## Program to demonstrate a simple tokenizer

Inputs collection of string.

Builds vocabulary by splitting on space. **Converts text to lowercase**

Encode sentence into list of input ids.

Decode list of ids to string

Uses <UNK> token for word not present in the vocabulary

In [117]:
class Tokenizer:
    """Demonstrate simple Tokenizer class in python"""
    def __init__(self):
        self.vocab = {"<UNK>": 0}
        self.id2word = {0: "<UNK>"}
        self.next_id = 1


    def build_vocab(self, texts):
        """Builds vocabulary from string"""
        for text in texts:
            words = text.lower().split(" ")
            unique_words = set(words)
            
            for word in unique_words:
                self.vocab[word] = self.next_id
                self.id2word[self.next_id] = word
                self.next_id += 1

    def encode(self, text):
        """Convert input text to list of ids"""
        encoded_ids = []
        words = text.lower().split(" ")
        for word in words:
            encoded_ids.append(self.vocab.get(word, 0))

        return encoded_ids

    def decode(self, ids):
        """Convert list o ids back to string"""
        words = []
        for id in ids:
            words.append(self.id2word.get(id, "<UNK>"))
        return " ".join(words)
        
            
        

## Demonstration

In [118]:
input_str = ["I love learning AI"]

simple_tokenizer = Tokenizer()
simple_tokenizer.build_vocab(input_str)

print(f"Word2Idx: {simple_tokenizer.vocab}")
print(f"Idx2Word: {simple_tokenizer.id2word}")

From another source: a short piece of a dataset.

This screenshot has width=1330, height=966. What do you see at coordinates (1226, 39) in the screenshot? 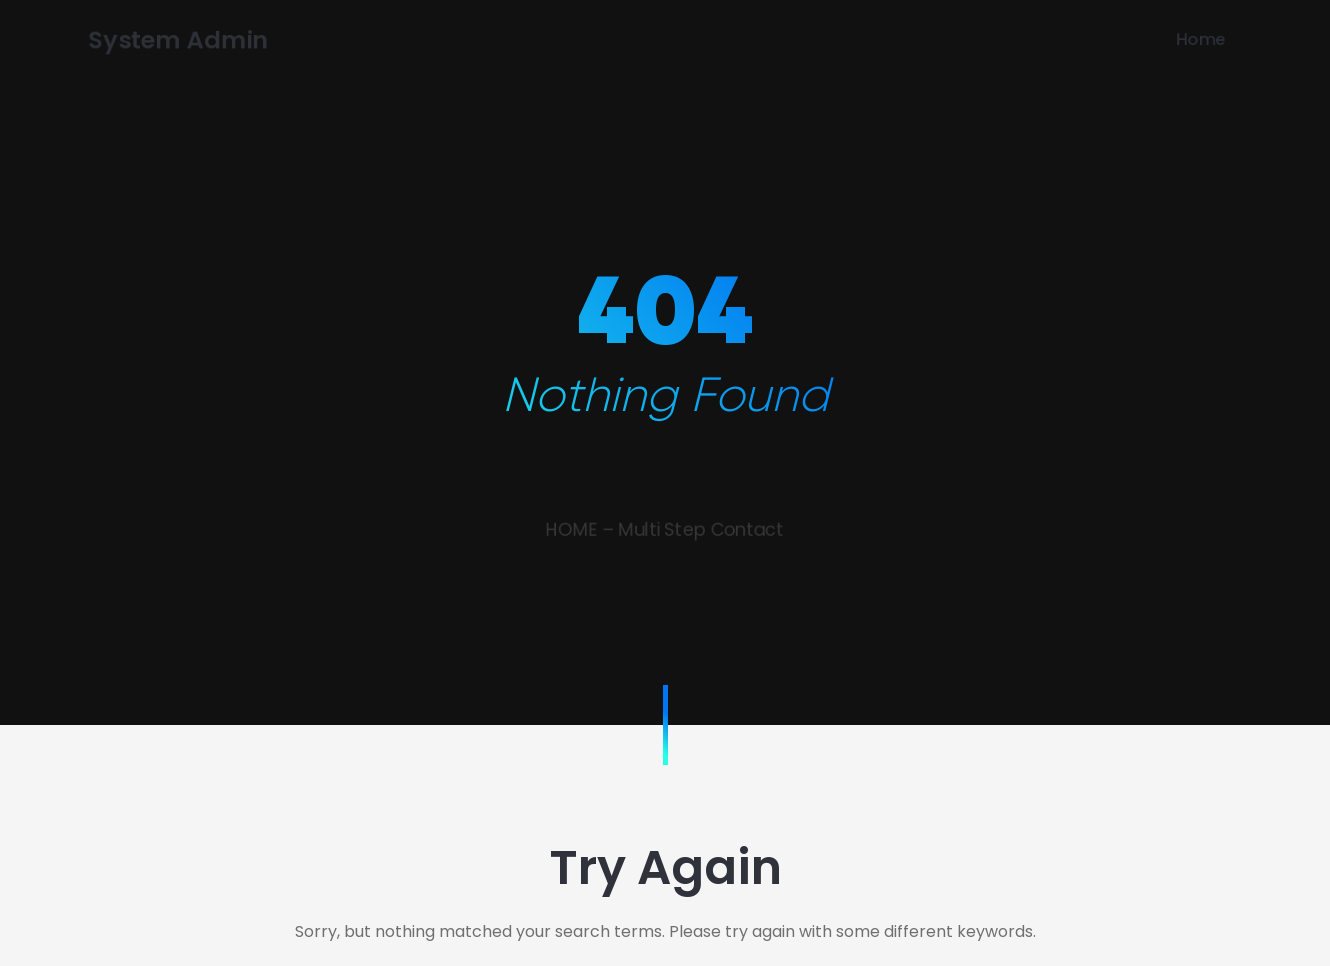
I see `Home` at bounding box center [1226, 39].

Word2Idx: {'<UNK>': 0, 'love': 1, 'i': 2, 'learning': 3, 'ai': 4}
Idx2Word: {0: '<UNK>', 1: 'love', 2: 'i', 3: 'learning', 4: 'ai'}


### String to IDs

In [119]:
encoded_ids = simple_tokenizer.encode("I love learning AI")
print(f"Encoded IDs: {encoded_ids}")

Encoded IDs: [2, 1, 3, 4]


### IDs to string

In [120]:
string = simple_tokenizer.decode(encoded_ids)
print(f"Decoded text: {string}")

Decoded text: i love learning ai


### Handling Unknown

In [122]:
input_string = "I love learning math"
encoded_ids = simple_tokenizer.encode(input_string)
print(f"Encoded IDs: {encoded_ids}")
string = simple_tokenizer.decode(encoded_ids)
print(f"Decoded text: {string}")

Encoded IDs: [2, 1, 3, 0]
Decoded text: i love learning <UNK>